‘Death of a Unicorn’ is an underwhelming horror satire
It gets some good shots in at the super-rich and the Sacklers, but that can’t save it from bad CGI and misuse of top stars.
Death of a Unicorn combines a razor-sharp satire, of the ultra-rich generally and of the Sackler family in particular, with a particularly witless monster movie. It’s almost jarring how stark the split is, between what works and what doesn’t.
Written and directed by Alex Scharfman, the film has one of those high concepts where it’s pretty obvious where it’s going essentially from the beginning.
We’re first introduced to Elliot (Paul Rudd) who works as a lawyer for a pharmaceutical company and is also the single father to a college-aged daughter (Jenna Ortega). As he’s a corporate stooge and she’s what some would refer to as a woke undergraduate, they appear to have a strained relationship.
On their way to a meeting at the remote estate owned by the company’s controlling family, they hit something in the road. But it’s not a deer, but rather a unicorn- one that appears to have magical healing powers. It also has parents, who are eager to rescue their unicorn child.
Having not read a word about the film before seeing it, I knew exactly where the plot was going before they even arrived at the estate, ten minutes in: Is the family going to turn out to be cartoonishly evil and amoral, like the Sacklers? Yes. Are they going to try to exploit the unicorns’ healing powers in their work as a drug company? Yes. Is Rudd going to be tempted to go along with his bosses’ evil, but then think better of it, because he’s Paul Rudd? Yes.
The movie’s one saving grace, though, is the Leopold family, led by patriarch Richard E. Grant, his wife Tea Leoni, and their layabout bro son Will Poulter. They’re played well, and written well, and a super-sharp parody of the Sacklers, and the greedy rich in general, up to and including the veneer of insincere philanthropy. I was not expecting the Fen-Phen joke. They even have entertaining henchmen, led by Anthony Corrigan, who played NoHo Hank on Barry.
It’s just a shame that almost every aspect of the film is a failure.

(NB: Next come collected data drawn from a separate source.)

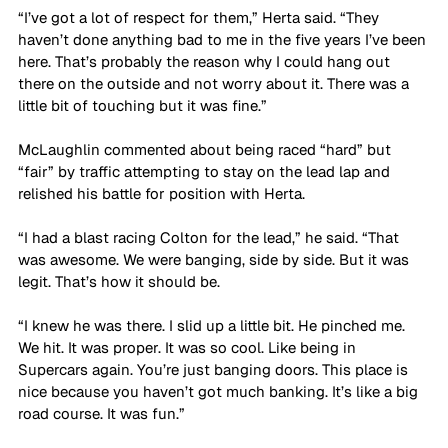
“I’ve got a lot of respect for them,” Herta said. “They 
haven’t done anything bad to me in the five years I’ve been 
here. That’s probably the reason why I could hang out 
there on the outside and not worry about it. There was a 
little bit of touching but it was fine.”
McLaughlin commented about being raced “hard” but 
“fair” by traffic attempting to stay on the lead lap and 
relished his battle for position with Herta.
“I had a blast racing Colton for the lead,” he said. “That 
was awesome. We were banging, side by side. But it was 
legit. That’s how it should be. 
“I knew he was there. I slid up a little bit. He pinched me. 
We hit. It was proper. It was so cool. Like being in 
Supercars again. You’re just banging doors. This place is 
nice because you haven’t got much banking. It’s like a big 
road course. It was fun.”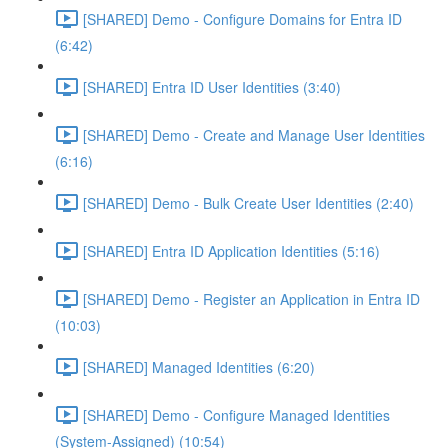
[SHARED] Demo - Configure Domains for Entra ID
(6:42)
[SHARED] Entra ID User Identities (3:40)
[SHARED] Demo - Create and Manage User Identities
(6:16)
[SHARED] Demo - Bulk Create User Identities (2:40)
[SHARED] Entra ID Application Identities (5:16)
[SHARED] Demo - Register an Application in Entra ID
(10:03)
[SHARED] Managed Identities (6:20)
[SHARED] Demo - Configure Managed Identities
(System-Assigned) (10:54)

Neither Rudd nor Ortega is anywhere near their best, and their plot has no tension because we always know exactly where it’s going. For their plot to have any stakes, we have to believe that Rudd might go along with his nefarious bosses, and Rudd is just too much of a instinctive good guy for that to be a live possability. As for Ortega, who has been hot property of late, she’s given a nothing character to play.

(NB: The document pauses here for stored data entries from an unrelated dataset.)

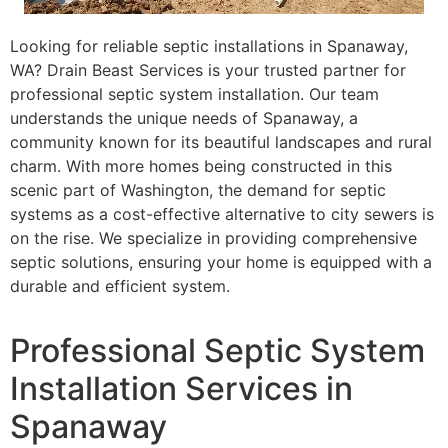
Looking for reliable septic installations in Spanaway,
WA? Drain Beast Services is your trusted partner for
professional septic system installation. Our team
understands the unique needs of Spanaway, a
community known for its beautiful landscapes and rural
charm. With more homes being constructed in this
scenic part of Washington, the demand for septic
systems as a cost-effective alternative to city sewers is
on the rise. We specialize in providing comprehensive
septic solutions, ensuring your home is equipped with a
durable and efficient system.
Professional Septic System
Installation Services in
Spanaway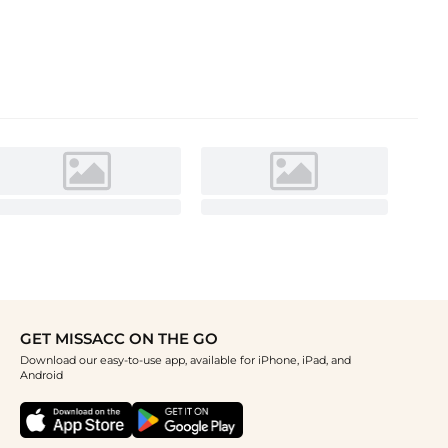
GET MISSACC ON THE GO
Download our easy-to-use app, available for iPhone, iPad, and
Android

The CGI of the unicorns is subpar, the nighttime action scenes are poorly photographed and hard to follow. And the film seems to be making up the rules of what the unicorns can do, and what powers they have, as they go along.
It’s a shame because the Sackler/Purdue Pharmaceuticals debacle is prime for a big-screen feature treatment when until now it’s merely been the subject of a half-dozen documentaries and two different scripted streaming miniseries (I’m partial to Dopesick, the Hulu one where Michael Stuhlbarg played Richard Sackler.)